Results: Our algorithm had a positive predictive value of 96% and negative predictive value of 98%. Increasing age (odds ratio=1.05, 95% confidence interval 1.03–1.08) and Black race (odds ratio=2.15, 95% confidence interval 1.18–3.94) were identified as risk factors for fibroids. The most common indications for imaging in both cases and controls were pain, bleeding, and reproductive factors, and the most common imaging modality was a pelvic ultrasound.
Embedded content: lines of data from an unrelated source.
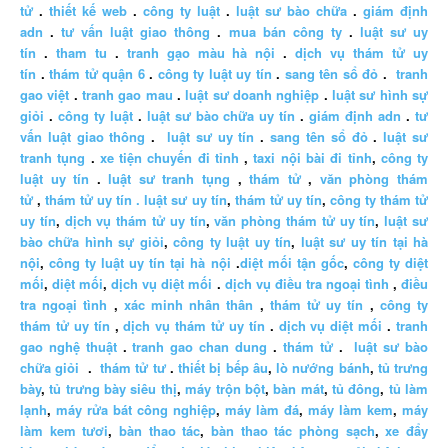
tử
.
thiết kế web
.
công ty luật
.
luật sư bào chữa
.
giám định
adn
.
tư vấn luật giao thông
.
mua bán công ty
.
luật sư uy
tín
.
tham tu
.
tranh gạo màu hà nội
.
dịch vụ thám tử uy
tín
.
thám tử quận 6
.
công ty luật uy tín
.
sang tên sổ đỏ
.
tranh
gao việt
.
tranh gao mau
.
luật sư doanh nghiệp
.
luật sư hình sự
giỏi
.
công ty luật
.
luật sư bào chữa uy tín
.
giám định adn
.
tư
vấn luật giao thông
.
luật sư uy tín
.
sang tên sổ đỏ
.
luật sư
tranh tụng
.
xe tiện chuyến đi tỉnh
,
taxi nội bài đi tỉnh
,
công ty
luật uy tín
.
luật sư tranh tụng
,
thám tử
,
văn phòng thám
tử
,
thám tử uy tín .
luật sư uy tín
,
thám tử uy tín
,
công ty thám tử
uy tín
,
dịch vụ thám tử uy tín
,
văn phòng thám tử uy tín
,
luật sư
bào chữa hình sự giỏi
,
công ty luật uy tín
,
luật sư uy tín tại hà
nội
,
công ty luật uy tín tại hà nội
.
diệt mối tận gốc
,
công ty diệt
mối
,
diệt mối
,
dịch vụ diệt mối
.
dịch vụ điều tra ngoại tình
,
điều
tra ngoại tình
,
xác minh nhân thân
,
thám tử uy tín
,
công ty
thám tử uy tín
,
dịch vụ thám tử uy tín
.
dịch vụ diệt mối
.
tranh
gao nghệ thuật
.
tranh gao chan dung
.
thám tử
.
luật sư bào
chữa giỏi
.
thám tử tư
.
thiết bị bếp âu
,
lò nướng bánh
,
tủ trưng
bày
,
tủ trưng bày siêu thị
,
máy trộn bột
,
bàn mát
,
tủ đông
,
tủ làm
lạnh
,
máy rửa bát công nghiệp
,
máy làm đá
,
máy làm kem
,
máy
làm kem tươi
,
bàn thao tác
,
bàn thao tác phòng sạch
,
xe đẩy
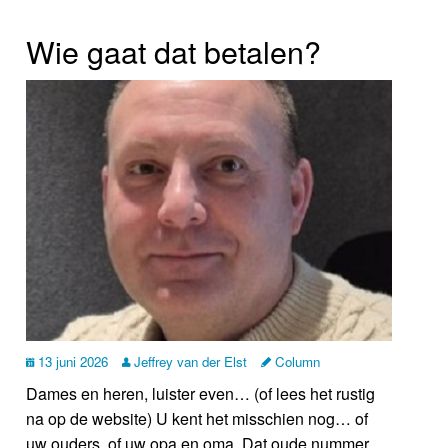
Wie gaat dat betalen?
13 juni 2026
Jeffrey van der Elst
Column
Dames en heren, luister even… (of lees het rustig
na op de website) U kent het misschien nog… of
uw ouders, of uw opa en oma. Dat oude nummer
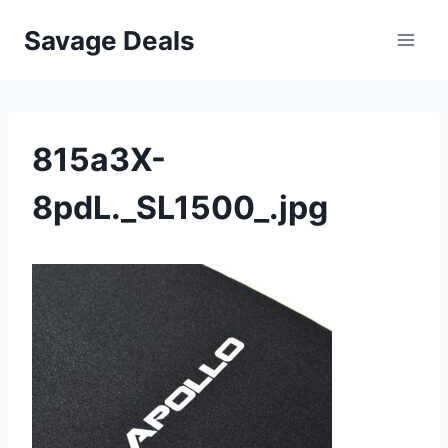
Przejdź
Savage Deals
do
treści
815a3X-
8pdL._SL1500_.jpg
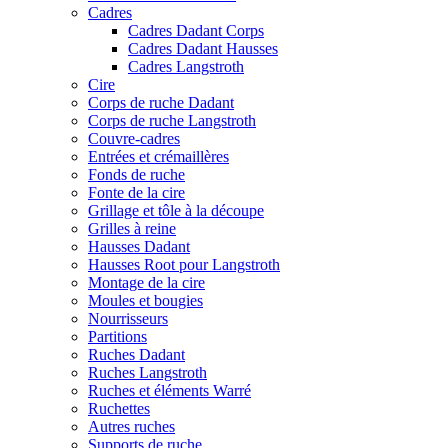
Cadres
Cadres Dadant Corps
Cadres Dadant Hausses
Cadres Langstroth
Cire
Corps de ruche Dadant
Corps de ruche Langstroth
Couvre-cadres
Entrées et crémaillères
Fonds de ruche
Fonte de la cire
Grillage et tôle à la découpe
Grilles à reine
Hausses Dadant
Hausses Root pour Langstroth
Montage de la cire
Moules et bougies
Nourrisseurs
Partitions
Ruches Dadant
Ruches Langstroth
Ruches et éléments Warré
Ruchettes
Autres ruches
Supports de ruche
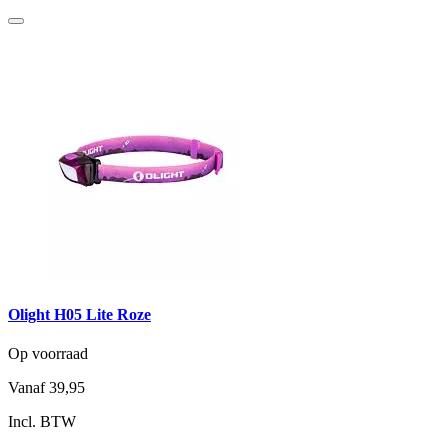
Olight H05 Lite Roze
Op voorraad
Vanaf
39,95
Incl. BTW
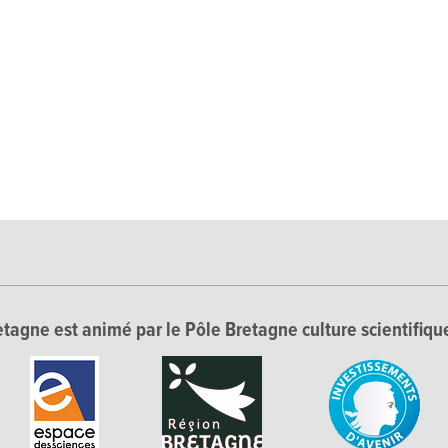
tagne est animé par le Pôle Bretagne culture scientifique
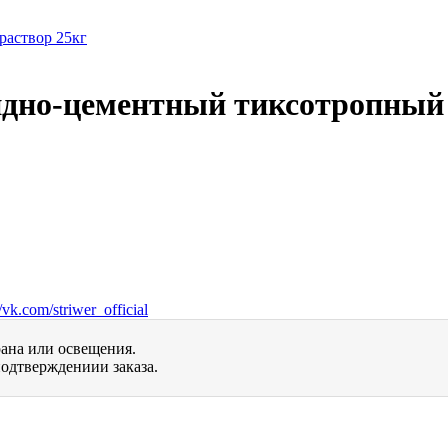
сидно-цементный тиксотропный
vk.com/striwer_official
рана или освещения.
одтверждениии заказа.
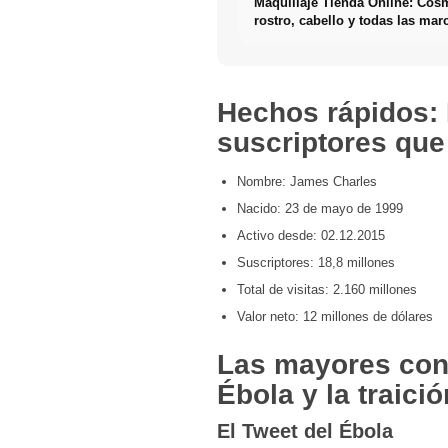
Maquillaje Tienda Online: Cos
rostro, cabello y todas las mar
belleza - por FIV
Hechos rápidos: 
suscriptores que
Nombre: James Charles
Nacido: 23 de mayo de 1999
Activo desde: 02.12.2015
Suscriptores: 18,8 millones
Total de visitas: 2.160 millones
Valor neto: 12 millones de dólares
Las mayores cont
Ébola y la traici
El Tweet del Ébola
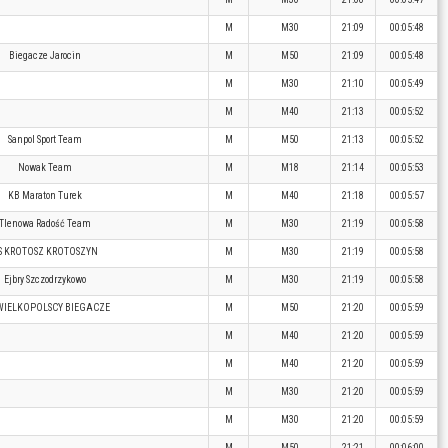
M
M30
21:09
00:05:48
Biegacze Jarocin
M
M50
21:09
00:05:48
M
M30
21:10
00:05:49
M
M40
21:13
00:05:52
Sanpol Sport Team
M
M50
21:13
00:05:52
Nowak Team
M
M18
21:14
00:05:53
KB Maraton Turek
M
M40
21:18
00:05:57
Tlenowa Radość Team
M
M30
21:19
00:05:58
S KROTOSZ KROTOSZYN
M
M30
21:19
00:05:58
Ejbry Szczodrzykowo
M
M30
21:19
00:05:58
WIELKOPOLSCY BIEGACZE
M
M50
21:20
00:05:59
M
M40
21:20
00:05:59
M
M40
21:20
00:05:59
M
M30
21:20
00:05:59
M
M30
21:20
00:05:59
M
M50
21:21
00:06:00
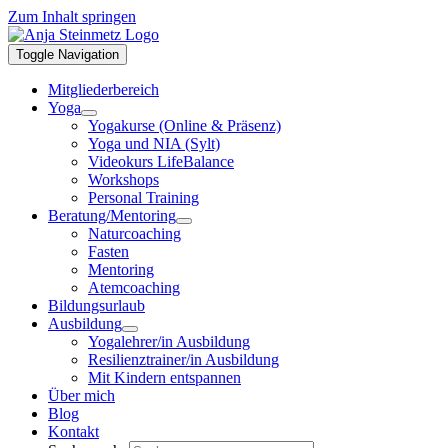
Zum Inhalt springen
Toggle Navigation
Mitgliederbereich
Yoga
Yogakurse (Online & Präsenz)
Yoga und NIA (Sylt)
Videokurs LifeBalance
Workshops
Personal Training
Beratung/Mentoring
Naturcoaching
Fasten
Mentoring
Atemcoaching
Bildungsurlaub
Ausbildung
Yogalehrer/in Ausbildung
Resilienztrainer/in Ausbildung
Mit Kindern entspannen
Über mich
Blog
Kontakt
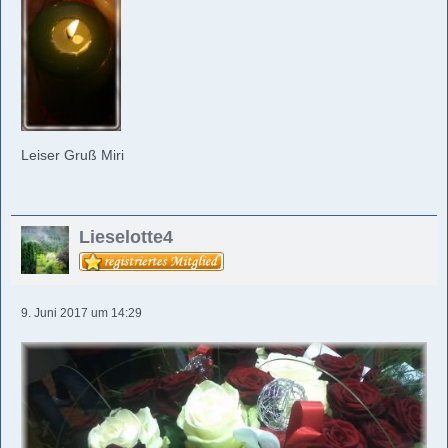
Leiser Gruß Miri
Lieselotte4
9. Juni 2017 um 14:29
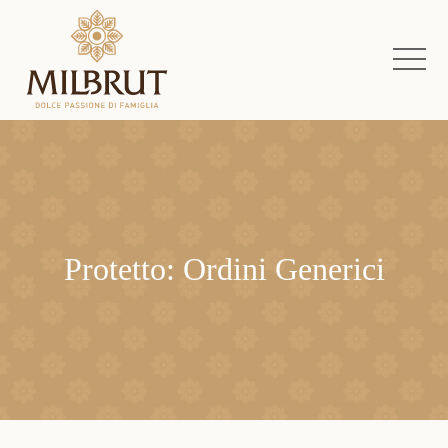
Protetto: Ordini Generici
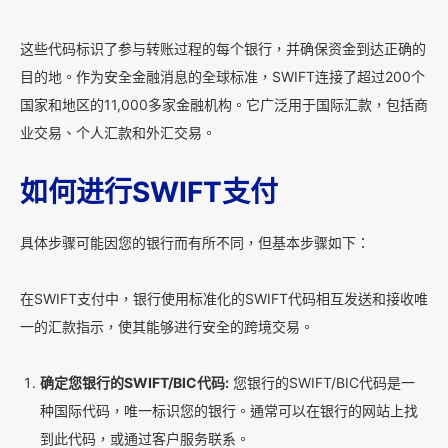
这些代码标识了参与转账过程的每个银行，并确保资金到达正确的
目的地。作为安全金融消息的全球标准，SWIFT连接了超过200个
国家和地区的11,000多家金融机构。它广泛用于国际汇款，包括商
业交易、个人汇款和外汇交易。
如何进行SWIFT支付
具体步骤可能因您的银行而有所不同，但基本步骤如下：
在SWIFT支付中，银行使用标准化的SWIFT代码相互发送和接收唯
一的汇款指示，使其能够进行安全的跨境交易。
确定您银行的SWIFT/BIC代码:
您银行的SWIFT/BIC代码是一
种国际代码，唯一标识您的银行。通常可以在银行的网站上找
到此代码，或通过客户服务联系。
Conclusions: These data suggest that using biorepositories linked to EMR data is a feasible way to identify populations of imaged women that facilitate investigations of fibroid risk factors.
Introduction
Uterine leiomyomata, or fibroids, are benign growths of the uterus and are the most common pelvic tumor in women, accounting for $9.4 billion in healthcare costs each year.1–3 Fibroid risk increases with age until the hormonal changes of menopause, with prevalence estimates ranging from 20 to 77%.4–6 Estimates of fibroid prevalence in the population vary greatly due to poor capture of women with asymptomatic fibroids. Studies have shown that as many as 51% of women are misclassified without clinical confirmation through imaging.7,8 A large proportion of existing fibroid studies are based on study designs that rely on self-reported fibroid diagnosis, with the exception of a few studies that have integrated a standardized fibroid assessment across all enrolled subjects.7,9 In addition to the significant impact of fibroids on a woman's quality of life and the economic burden in the United States, there is poor understanding of fibroid etiology and risk factors that can only be accomplished by better characterization and phenotyping of those with and without fibroids. Overcoming the bias introduced by underreporting of asymptomatic disease is a key challenge in observational fibroid risk research.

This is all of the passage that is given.